James Kerian: Encouraging "Perceived Identity" Lawsuits Will Not Attract Businesses

There are a lot of reasons for the House of Representatives to reject SB 2279, the Sexual Orientation and Gender Identity Bill.  Last week I discussed reasons ranging from the lack of any evidence for the discrimination the bill is supposedly meant to prevent to the arrogant prejudice of the bill’s primary sponsor in the Senate.

This week I want to look at what is probably the most absurd argument that proponents of SB 2279 are making at the legislature.  According to the Grand Forks Herald:

“One way supporters of the bill are appealing to the Legislature’s conservative majority is pointing to the positive effect it will have on workforce development and attracting businesses to the state… [The sponsor] said technology, biotechnology and financial institutions are all growing industries in the state and need a talented workforce.”
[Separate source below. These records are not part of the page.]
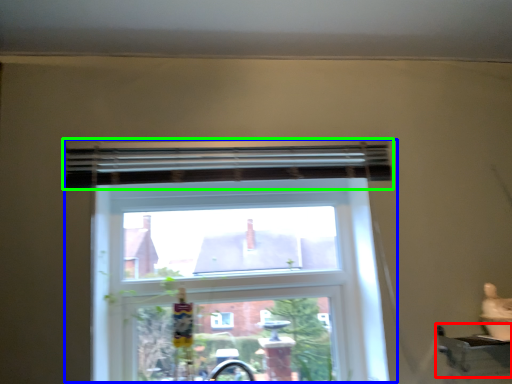 Question: Which object is the farthest from window sill (highlighted by a red box)? Choose among these: window (highlighted by a blue box) or curtain (highlighted by a green box).

Choices:
 (A) window
 (B) curtain

Answer: (B) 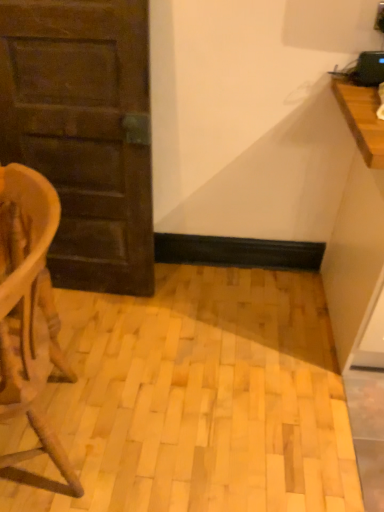 This screenshot has width=384, height=512. What do you see at coordinates (29, 310) in the screenshot?
I see `wooden chair at left` at bounding box center [29, 310].

Find the location of `wooden chair at left`. wooden chair at left is located at coordinates tap(29, 310).

The image size is (384, 512). Find the location of `wooden chair at left`. wooden chair at left is located at coordinates (29, 310). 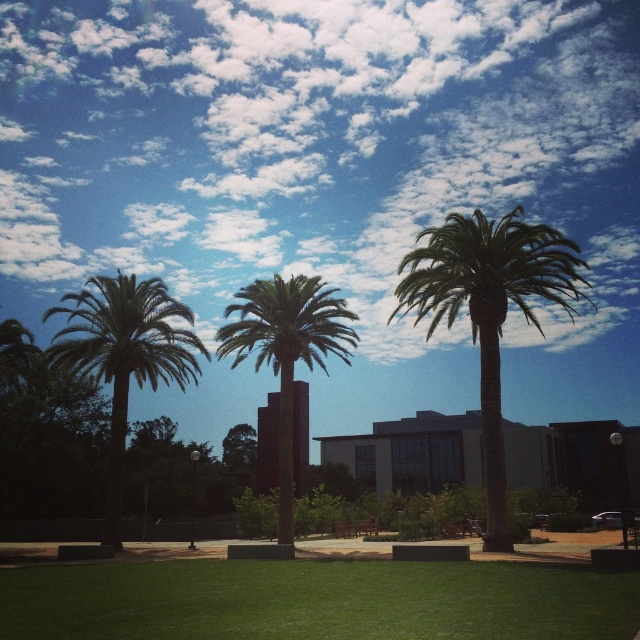 Question: Can you confirm if green leafy palm at center is positioned to the left of black glass tower at center?

Choices:
 (A) no
 (B) yes

Answer: (A)

Question: Which object is closer to the camera taking this photo?

Choices:
 (A) green leafy palm tree at center
 (B) green grass at center
 (C) green leafy palm tree at left

Answer: (B)

Question: Does green leafy palm tree at left have a smaller size compared to green leafy palm tree at center?

Choices:
 (A) no
 (B) yes

Answer: (B)

Question: Can you confirm if white fluffy cloud at upper center is thinner than black glass tower at center?

Choices:
 (A) yes
 (B) no

Answer: (B)

Question: Which of the following is the farthest from the observer?

Choices:
 (A) green leafy palm tree at center
 (B) green leafy palm tree at left

Answer: (B)

Question: Which object is farther from the camera taking this photo?

Choices:
 (A) green leafy palm at center
 (B) green grass at center

Answer: (A) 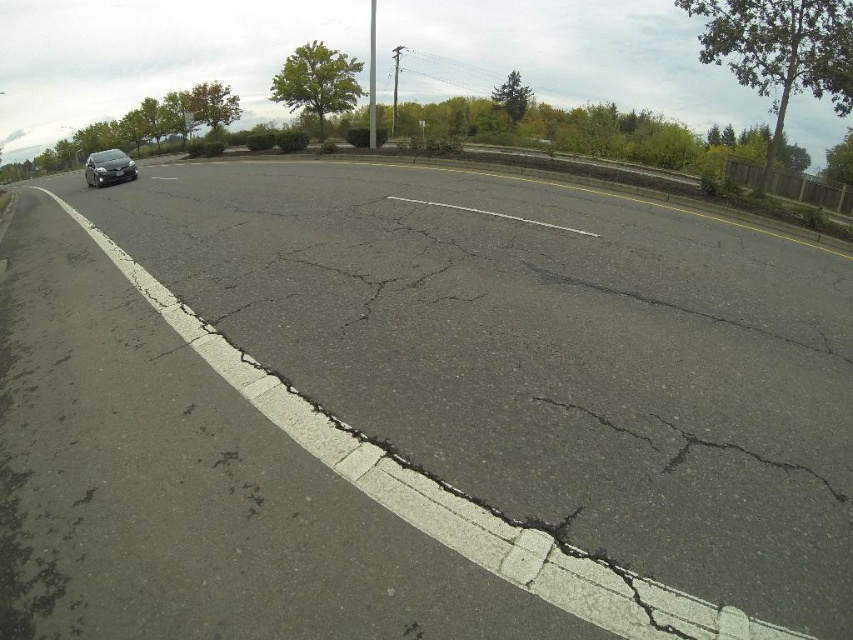 Looking at this image, you are a pedestrian standing on the sidewalk and see the black asphalt crack at center and the satin black car at left. Which object is closer to you?

The satin black car at left is closer to you because it is positioned over the black asphalt crack at center, indicating it is in front of it from your perspective.

You are standing at the edge of the road and want to determine the distance between two points marked on the road surface. The points are labeled as point (701, 310) and point (90, 157). Based on the scene, can you tell which point is closer to you?

Point (701, 310) is closer to the viewer than point (90, 157). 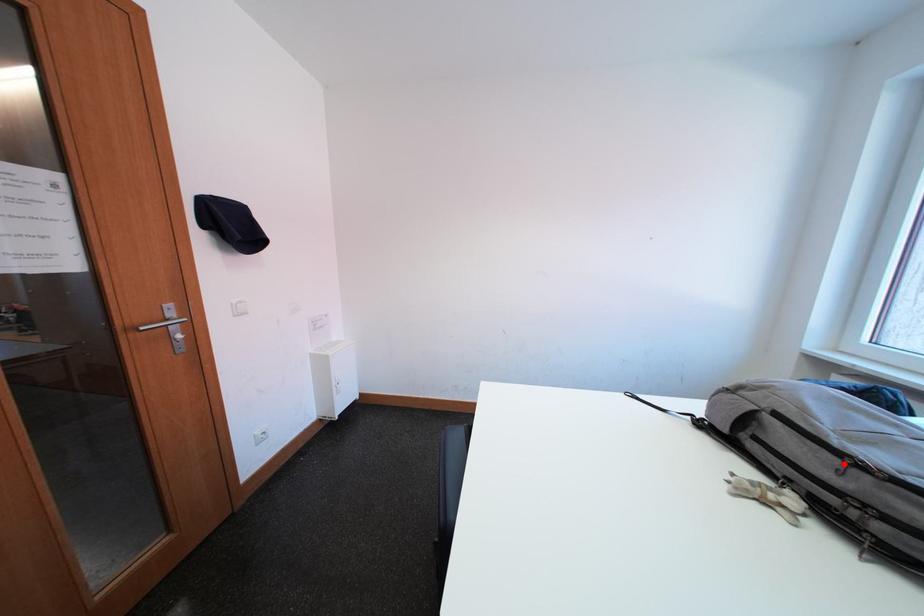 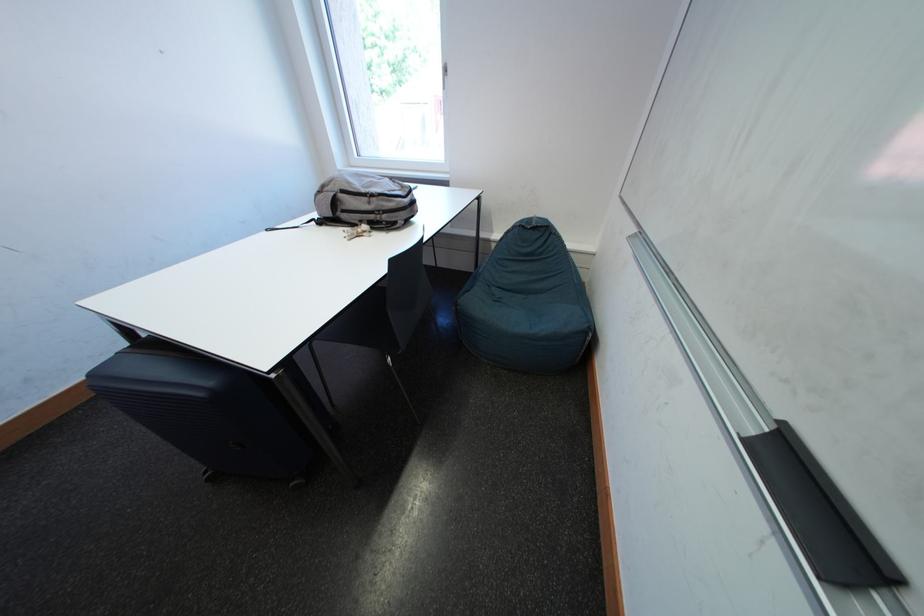 Find the pixel in the second image that matches the highlighted location in the first image.

(375, 203) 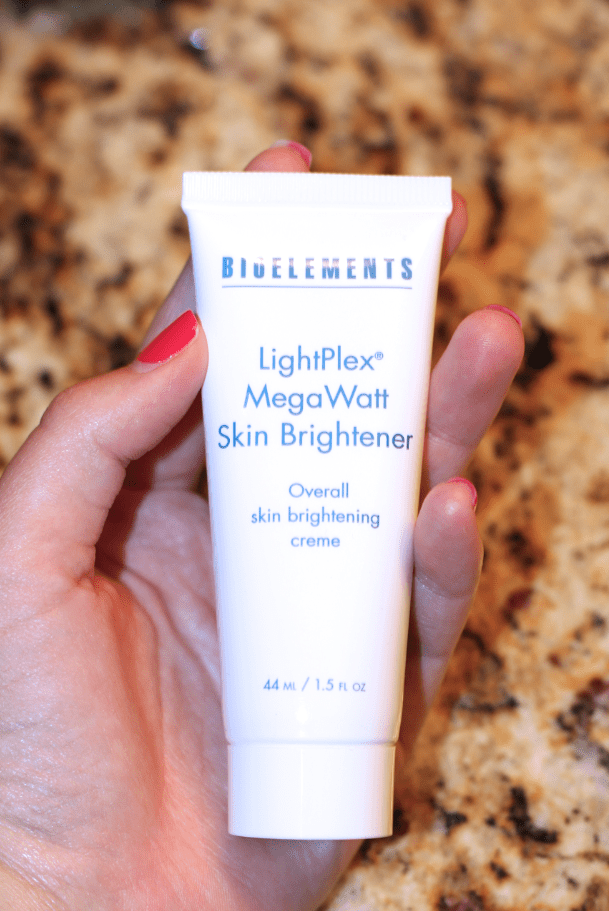 Locate an element on the screen. stone countertop is located at coordinates (536, 756). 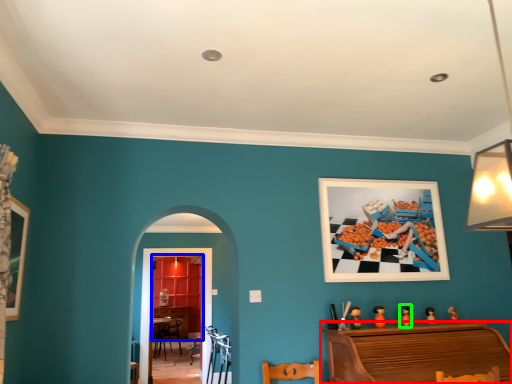 Question: Estimate the real-world distances between objects in this image. Which object is closer to furniture (highlighted by a red box), dresser (highlighted by a blue box) or toy (highlighted by a green box)?

Choices:
 (A) dresser
 (B) toy

Answer: (B) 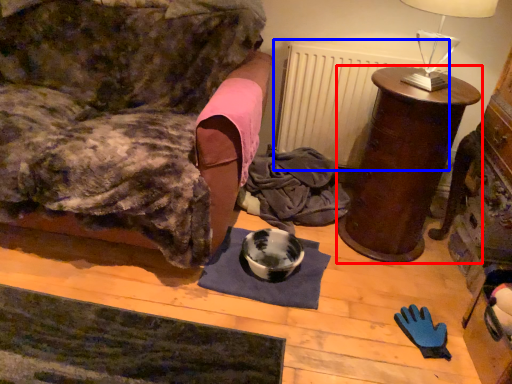 Question: Among these objects, which one is nearest to the camera, furniture (highlighted by a red box) or radiator (highlighted by a blue box)?

Choices:
 (A) furniture
 (B) radiator

Answer: (A) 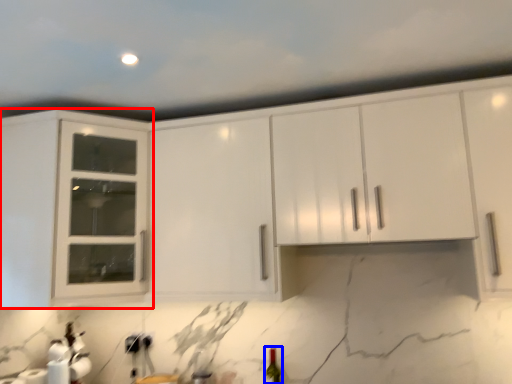 Question: Which point is closer to the camera, cabinetry (highlighted by a red box) or wine bottle (highlighted by a blue box)?

Choices:
 (A) cabinetry
 (B) wine bottle

Answer: (A) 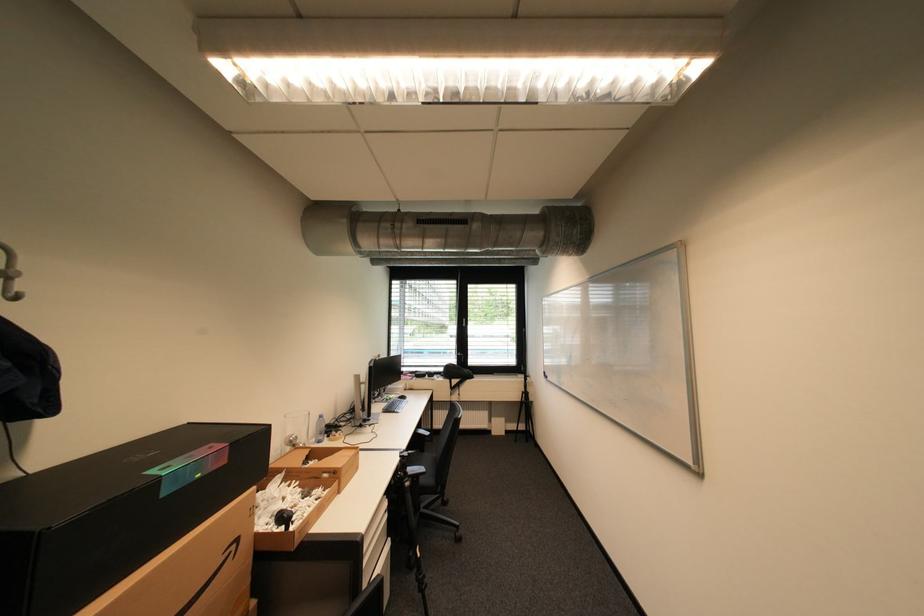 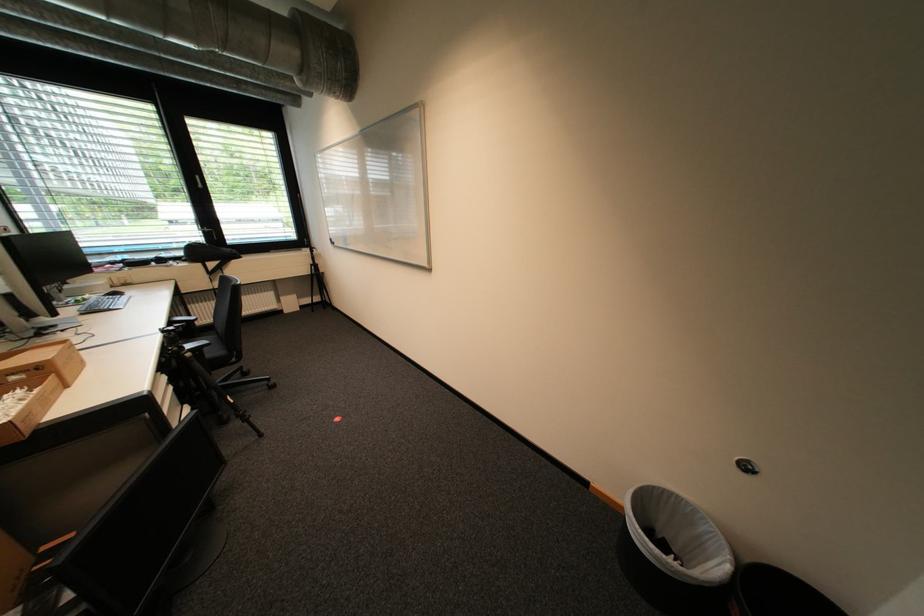 In the second image, find the point that corresponds to (x=395, y=400) in the first image.

(86, 302) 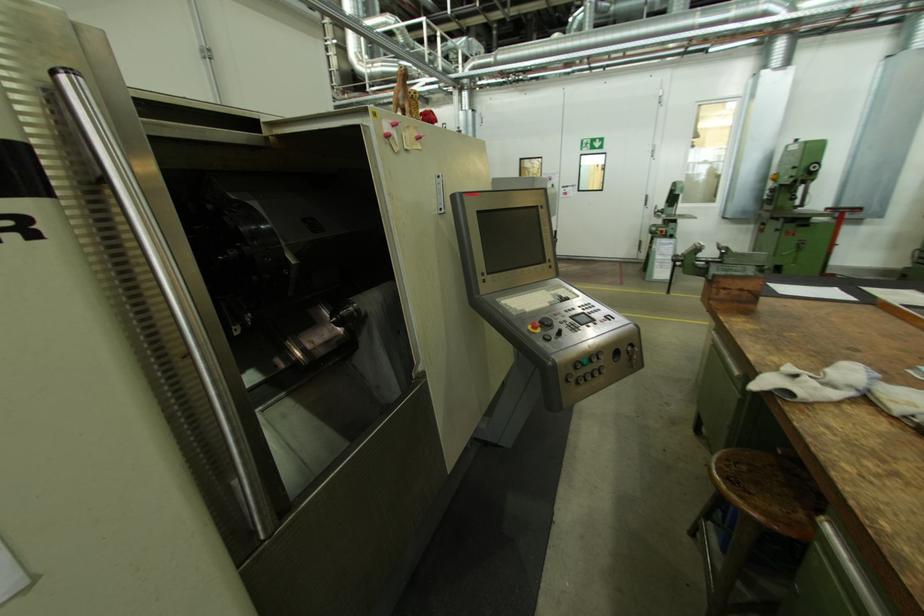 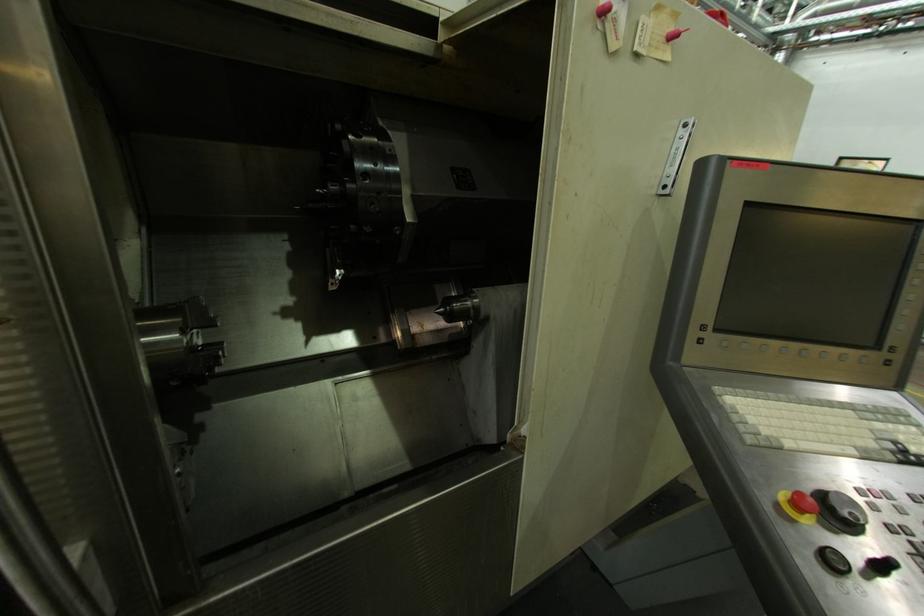 The point at (554, 339) is marked in the first image. Where is the corresponding point in the second image?

(847, 570) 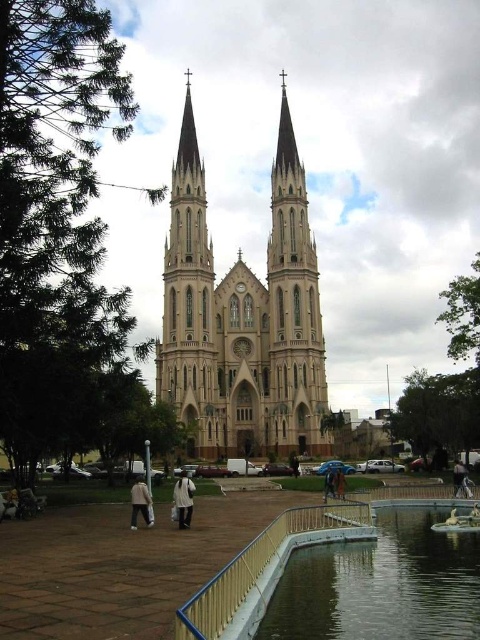 You are a tourist standing at the base of the smooth beige tower at center. You want to pick up the brown leather jacket at center. Is the jacket within a 30 meter radius from you?

The smooth beige tower at center and brown leather jacket at center are 36.11 meters apart from each other. Since 36.11 meters exceeds 30 meters, the jacket is outside the 30 meter radius, so you cannot reach it within that distance.

You are standing in front of the cathedral and notice a smooth beige tower at center and a brown leather jacket at center. Which object is positioned higher from the ground?

The smooth beige tower at center is above the brown leather jacket at center, so it is positioned higher from the ground.

Based on the photo, you are standing at the point marked by the coordinates point (147, 513). The cathedral spires are 89.40 meters away from you. Can you estimate how far the spires are from your current position?

The distance between you and the cathedral spires is 89.40 meters, so the spires are 89.40 meters away from your current position. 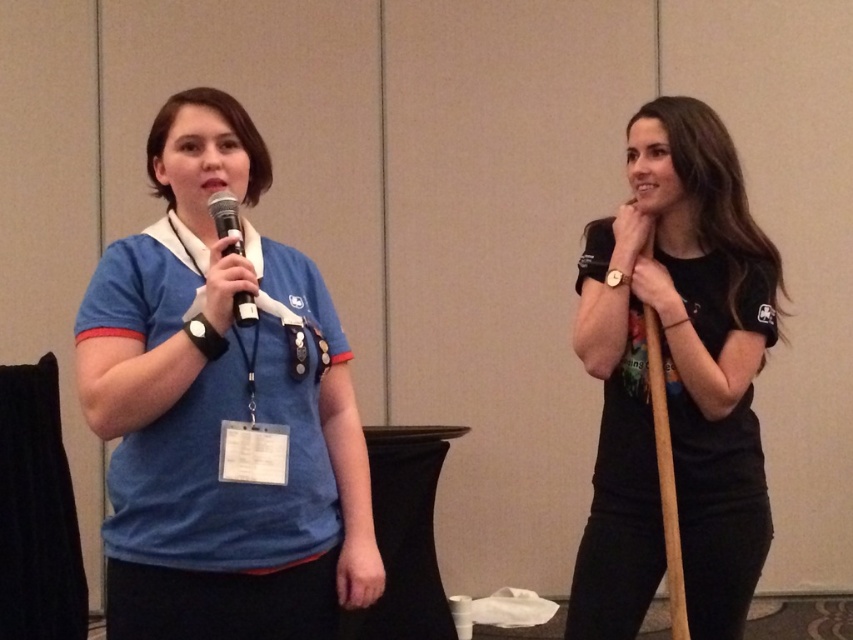 Question: Can you confirm if blue fabric shirt at left is bigger than matte black microphone at left?

Choices:
 (A) yes
 (B) no

Answer: (A)

Question: Can you confirm if blue fabric shirt at left is smaller than black matte shirt at right?

Choices:
 (A) yes
 (B) no

Answer: (B)

Question: Does black matte shirt at right have a smaller size compared to matte black microphone at left?

Choices:
 (A) no
 (B) yes

Answer: (A)

Question: Considering the real-world distances, which object is farthest from the matte black microphone at left?

Choices:
 (A) blue fabric shirt at left
 (B) black matte shirt at right

Answer: (B)

Question: Which of the following is the farthest from the observer?

Choices:
 (A) blue fabric shirt at left
 (B) matte black microphone at left
 (C) black matte shirt at right

Answer: (C)

Question: Estimate the real-world distances between objects in this image. Which object is closer to the blue fabric shirt at left?

Choices:
 (A) black matte shirt at right
 (B) matte black microphone at left

Answer: (B) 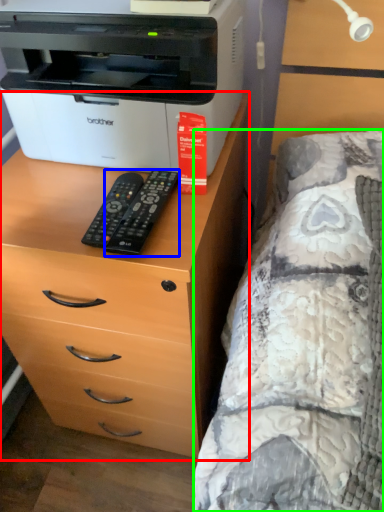 Question: Considering the real-world distances, which object is farthest from chest of drawers (highlighted by a red box)? remote (highlighted by a blue box) or bed (highlighted by a green box)?

Choices:
 (A) remote
 (B) bed

Answer: (A)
So the idea here is that we’re “attracting businesses to the state” with a piece of legislation with the stated goal of enabling individuals to file lawsuits against businesses and business owners.  Whatever the merits (or lack thereof) of this particular policy that is just an insane argument.

Here’s how this “attractive” policy has worked for business owners in other states:

“A state judge has determined that the government can force a floral designer to do custom design work and provide wedding support services even if she has a religious conviction that marriage is between one man and one woman. Barronelle Stutzman was found guilty for referring her friend and long-time customer to another florist because the customer wanted her to design floral arrangements and provide services for a  same-sex wedding. Barronelle’s referral ensured the customer received the services he wanted, but has been labeled “discrimination” under Washington law.”

If you decline service to someone (not because of who they are but because of what they are asking you to do) and if they have sufficient political support then you will be sued to the point of losing your business, your savings and your home.  Does that sound like the way to encourage entrepreneurship in the state?

SB 2279, however, gets even worse by adding not just sexual orientation but also “actual or perceived gender-related identity” to the state’s anti-discrimination laws.  So with this piece of legislation lawsuits could be filed when you are discriminated against for being something that you actually are not.

This is a terrible piece of legislation with support from a very small but very vocal group of people who see themselves as more advanced than the rest of the state and would like the state law to confirm that self image.  If there was genuine interest in protecting people from discrimination the bill’s supporters could have introduced a uniform law to prohibit eviction without reason or termination without cause.  But this bill is not even about discrimination. It is not necessary.  It is certainly, whatever the sponsors may say, not going to be “attracting businesses.”